### Exercise inputs
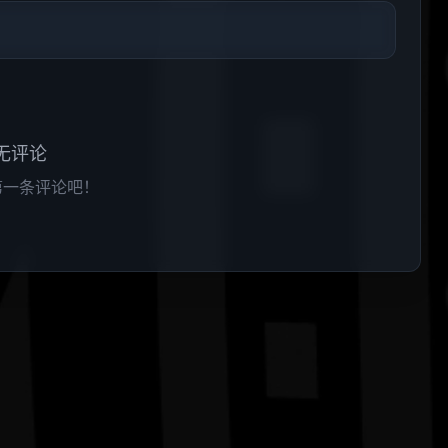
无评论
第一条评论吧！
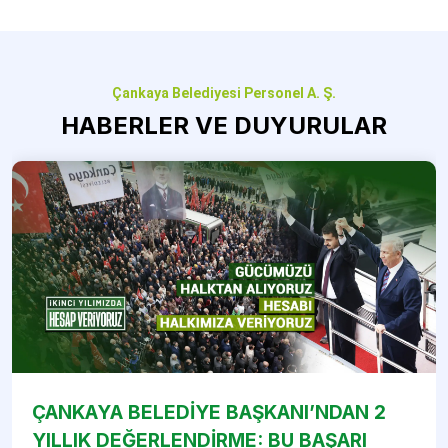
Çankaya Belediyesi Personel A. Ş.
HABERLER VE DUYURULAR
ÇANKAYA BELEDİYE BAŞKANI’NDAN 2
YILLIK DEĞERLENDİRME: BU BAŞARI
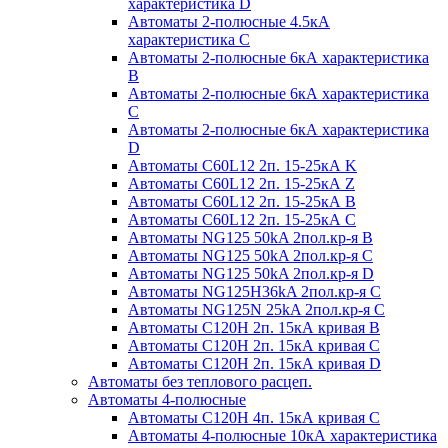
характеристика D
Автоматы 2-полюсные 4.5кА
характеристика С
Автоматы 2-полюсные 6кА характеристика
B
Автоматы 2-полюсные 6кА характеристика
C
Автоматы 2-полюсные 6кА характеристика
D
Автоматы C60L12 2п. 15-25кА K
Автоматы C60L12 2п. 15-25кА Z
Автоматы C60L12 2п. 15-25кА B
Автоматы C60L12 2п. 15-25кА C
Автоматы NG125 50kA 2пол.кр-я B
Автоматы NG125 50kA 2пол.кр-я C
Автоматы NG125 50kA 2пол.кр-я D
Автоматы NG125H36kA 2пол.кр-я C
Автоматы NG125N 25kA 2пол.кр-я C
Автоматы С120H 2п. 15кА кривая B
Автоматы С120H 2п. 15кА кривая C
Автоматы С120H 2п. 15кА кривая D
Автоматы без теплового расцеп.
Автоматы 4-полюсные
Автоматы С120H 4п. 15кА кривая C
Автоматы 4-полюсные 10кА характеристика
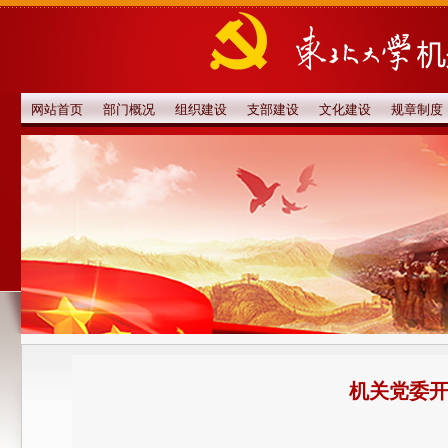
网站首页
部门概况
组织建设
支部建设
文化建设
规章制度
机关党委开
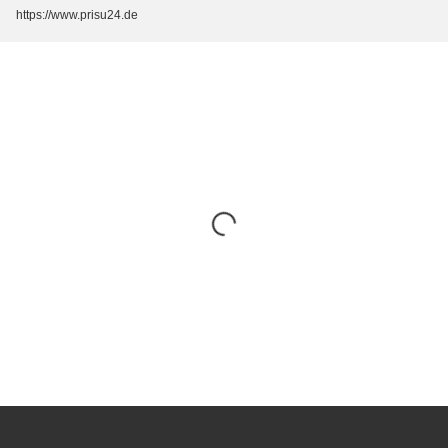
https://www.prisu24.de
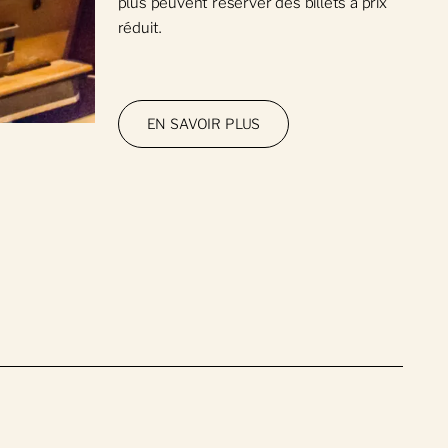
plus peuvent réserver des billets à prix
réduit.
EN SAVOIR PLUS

### What this task involves
Leaving out the pictures, please transcribe exactly the lines from the one that holds "Автоматы NG125 50kA 2пол.кр-я B" through the last line of the entries above, both included.

### Answer below
Автоматы NG125 50kA 2пол.кр-я B
Автоматы NG125 50kA 2пол.кр-я C
Автоматы NG125 50kA 2пол.кр-я D
Автоматы NG125H36kA 2пол.кр-я C
Автоматы NG125N 25kA 2пол.кр-я C
Автоматы С120H 2п. 15кА кривая B
Автоматы С120H 2п. 15кА кривая C
Автоматы С120H 2п. 15кА кривая D
Автоматы без теплового расцеп.
Автоматы 4-полюсные
Автоматы С120H 4п. 15кА кривая C
Автоматы 4-полюсные 10кА характеристика
网站首页
部门概况
组织建设
支部建设
文化建设
规章制度
机关党委开
https://www.prisu24.de
plus peuvent réserver des billets à prix
réduit.
EN SAVOIR PLUS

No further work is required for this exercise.